I have a 2018 Scott Spark 730. It’s been a good bike for South Texas singletrack trail riding. The bike runs 27.5+ Maxxis Recon 2.8” tires. Today, I cracked my rear rim, and this has me considering options for replacement. Obviously I could do a straight replacement size-for-size, but I'm considering putting 29" wheels on the bike instead. I have a 2021 Scott Scale as well, and the wheels appear to fit fine. I don't see any obvious places where the wheels will impact the frame. Fork is fine, and the rear suspension looks like it's clear for the full travel as well. I'd go run the Scale 29 wheels on the Spark but the rear wheel has a different hub & cassette system.

This bike has no "flip chip" that I can find, and nothing in the manual. I don't think it exists. My impression is that the frames are quite similar, but not exactly.
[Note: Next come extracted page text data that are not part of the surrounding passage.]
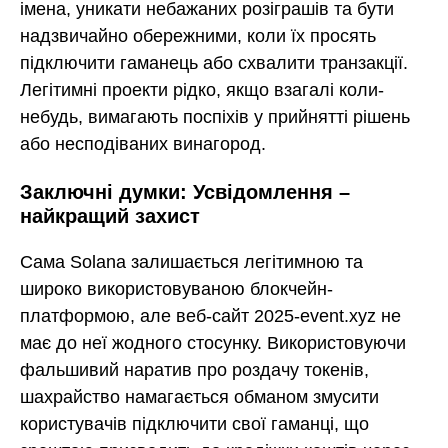
імена, уникати небажаних розіграшів та бути
надзвичайно обережними, коли їх просять
підключити гаманець або схвалити транзакції.
Легітимні проекти рідко, якщо взагалі коли-
небудь, вимагають поспіхів у прийнятті рішень
або несподіваних винагород.
Заключні думки: Усвідомлення –
найкращий захист
Сама Solana залишається легітимною та
широко використовуваною блокчейн-
платформою, але веб-сайт 2025-event.xyz не
має до неї жодного стосунку. Використовуючи
фальшивий наратив про роздачу токенів,
шахрайство намагається обманом змусити
користувачів підключити свої гаманці, що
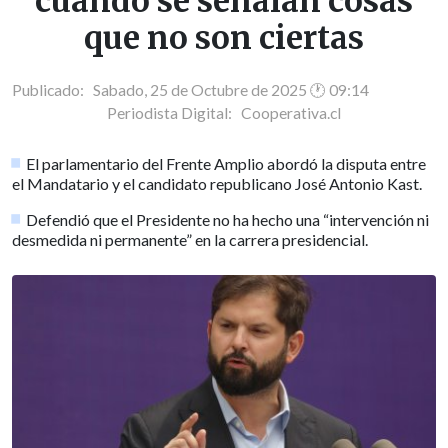
cuando se señalan cosas
que no son ciertas
Publicado: Sabado, 25 de Octubre de 2025 🕐 09:14
Periodista Digital:
Cooperativa.cl
El parlamentario del Frente Amplio abordó la disputa entre
el Mandatario y el candidato republicano José Antonio Kast.
Defendió que el Presidente no ha hecho una “intervención ni
desmedida ni permanente” en la carrera presidencial.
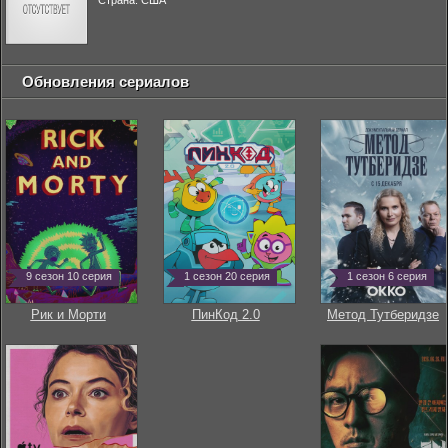
Страна: США
Обновления сериалов
9 сезон 10 серия
1 сезон 20 серия
1 сезон 6 серия
Рик и Морти
ПинКод 2.0
Метод Тутберидзе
Here's a screencap of what the manual says.

Someone please tell me what I'm not thinking of. I primarily want the 29ers for the ~1/2" extra BB clearance. When I measure the wheels radius with the tires, the Scale 29er wheels + Recon Race 2.25" tires are about 1/2" larger than the Spark 27.5+ wheel + tire. Pedal strikes on roots in the piney woods suck, and I've had a couple that sent me for a good spill. A little extra clearance would be swell.
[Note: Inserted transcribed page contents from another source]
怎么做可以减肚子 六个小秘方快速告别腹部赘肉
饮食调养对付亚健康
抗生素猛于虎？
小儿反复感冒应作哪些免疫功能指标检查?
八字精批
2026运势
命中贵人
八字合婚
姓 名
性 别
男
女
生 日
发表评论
Thanks in advance for feedback.

eta: Bike is a large, if it matters.


----------



## flgfish (11 mo ago)

I went ahead and just replaced the rim. Although, the 29er wheel swap appears that it would work just fine. 

Replying in case anyone finds this in a search. I also realize now I probably dropped this in the wrong area. Mea culpa.


----------



## MattSPL (Dec 28, 2021)

flgfish said:


> I have a 2018 Scott Spark 730. It’s been a good bike for South Texas singletrack trail riding. The bike runs 27.5+ Maxxis Recon 2.8” tires. Today, I cracked my rear rim, and this has me considering options for replacement. Obviously I could do a straight replacement size-for-size, but I'm considering putting 29" wheels on the bike instead. I have a 2021 Scott Scale as well, and the wheels appear to fit fine. I don't see any obvious places where the wheels will impact the frame. Fork is fine, and the rear suspension looks like it's clear for the full travel as well. I'd go run the Scale 29 wheels on the Spark but the rear wheel has a different hub & cassette system.
> 
> This bike has no "flip chip" that I can find, and nothing in the manual. I don't think it exists. My impression is that the frames are quite similar, but not exactly. Here's a screencap of what the manual says.
> 
> ...


I think generally a 27.5+ bike will work with 29ers, but tire width might need to be considered.
I had a trek Roscoe with 27.5 x 2.8’s and that would accept a 29 x 2.4


----------



## flgfish (11 mo ago)

Just posting in here because I finally got around to updating the Spark 730 with 29" wheels. Pretty much everything on the bike has been changed at this point except the frame.
I think the 29" change was absolutely worth it. Feels like a new bike.







Running 2.35" tires.


----------